**Brief**
Every line below must be reproduced exactly; no pictures are to be included.

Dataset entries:
•••••

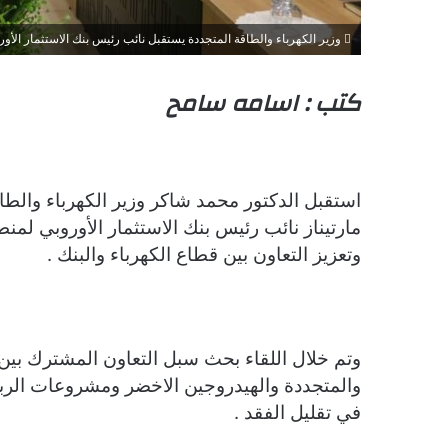
وزير الكهرباء والطاقة المتجددة يستقبل نائب رئيس بنك الاستثمار الأو
كتب : اسامه سامح
مارتيناز نائب رئيس بنك الاستثمار الأوروبي لم
وتعزيز التعاون بين قطاع الكهرباء والبنك .
وتم خلال اللقاء بحث سبل التعاون المشترك بين 
والمتجددة والهيدروجين الاخضر ومشروعات الربط
في تقليل الفقد .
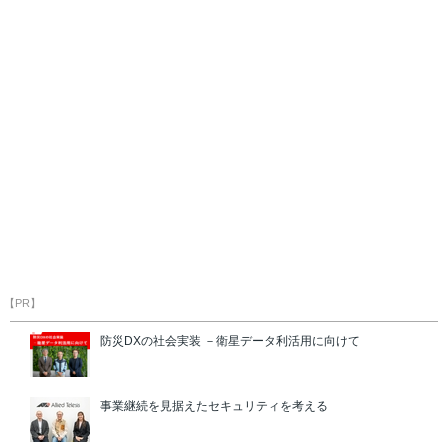
【PR】
防災DXの社会実装 －衛星データ利活用に向けて
事業継続を見据えたセキュリティを考える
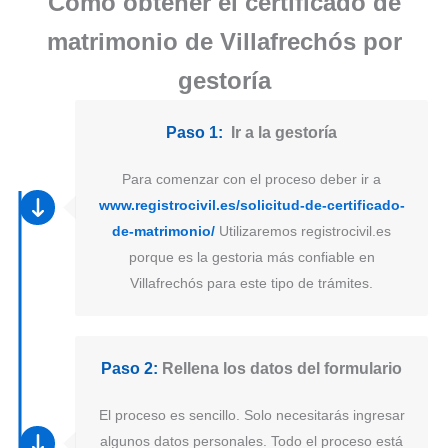
Como obtener el certificado de
matrimonio de Villafrechós por
gestoría
Paso 1:
Ir a la gestoría
Para comenzar con el proceso deber ir a
www.registrocivil.es/solicitud-de-certificado-
de-matrimonio/
Utilizaremos registrocivil.es
porque es la gestoria más confiable en
Villafrechós para este tipo de trámites.
Paso 2:
Rellena los datos del formulario
El proceso es sencillo. Solo necesitarás ingresar
algunos datos personales. Todo el proceso está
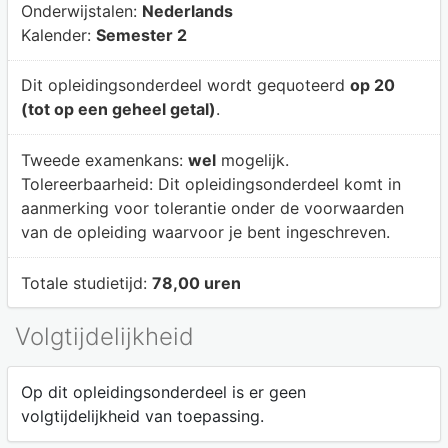
Onderwijstalen:
Nederlands
Kalender:
Semester 2
Dit opleidingsonderdeel wordt gequoteerd
op 20
(tot op een geheel getal)
.
Tweede examenkans:
wel
mogelijk.
Tolereerbaarheid:
Dit opleidingsonderdeel komt in
aanmerking voor tolerantie onder de voorwaarden
van de opleiding waarvoor je bent ingeschreven.
Totale studietijd:
78,00 uren
Volgtijdelijkheid
Op dit opleidingsonderdeel is er geen
volgtijdelijkheid van toepassing.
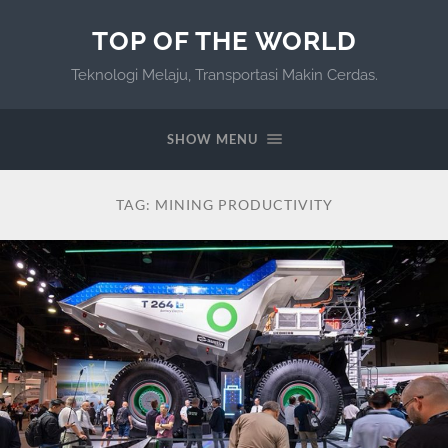
TOP OF THE WORLD
Teknologi Melaju, Transportasi Makin Cerdas.
SHOW MENU
TAG:
MINING PRODUCTIVITY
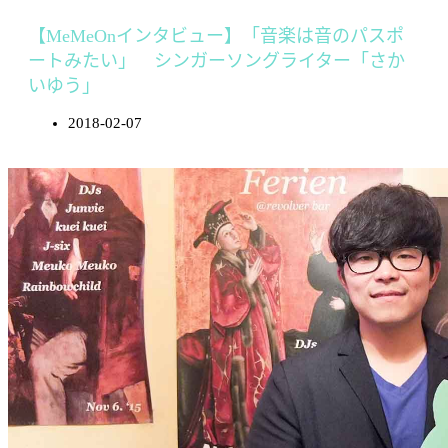
【MeMeOnインタビュー】「音楽は音のパスポ
ートみたい」 シンガーソングライター「さか
いゆう」
2018-02-07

•••••

**Completed task**
وزير الكهرباء والطاقة المتجددة يستقبل نائب رئيس بنك الاستثمار الأو
كتب : اسامه سامح
مارتيناز نائب رئيس بنك الاستثمار الأوروبي لم
وتعزيز التعاون بين قطاع الكهرباء والبنك .
وتم خلال اللقاء بحث سبل التعاون المشترك بين 
والمتجددة والهيدروجين الاخضر ومشروعات الربط
في تقليل الفقد .
【PR】
防災DXの社会実装 －衛星データ利活用に向けて
事業継続を見据えたセキュリティを考える
Como obtener el certificado de
matrimonio de Villafrechós por
gestoría
Paso 1:
Ir a la gestoría
Para comenzar con el proceso deber ir a
www.registrocivil.es/solicitud-de-certificado-
de-matrimonio/
Utilizaremos registrocivil.es
porque es la gestoria más confiable en
Villafrechós para este tipo de trámites.
Paso 2:
Rellena los datos del formulario
El proceso es sencillo. Solo necesitarás ingresar
algunos datos personales. Todo el proceso está
Onderwijstalen:
Nederlands
Kalender:
Semester 2
Dit opleidingsonderdeel wordt gequoteerd
op 20
(tot op een geheel getal)
.
Tweede examenkans:
wel
mogelijk.
Tolereerbaarheid:
Dit opleidingsonderdeel komt in
aanmerking voor tolerantie onder de voorwaarden
van de opleiding waarvoor je bent ingeschreven.
Totale studietijd:
78,00 uren
Volgtijdelijkheid
Op dit opleidingsonderdeel is er geen
volgtijdelijkheid van toepassing.
TOP OF THE WORLD
Teknologi Melaju, Transportasi Makin Cerdas.
SHOW MENU
TAG:
MINING PRODUCTIVITY
【MeMeOnインタビュー】「音楽は音のパスポ
ートみたい」 シンガーソングライター「さか
いゆう」
2018-02-07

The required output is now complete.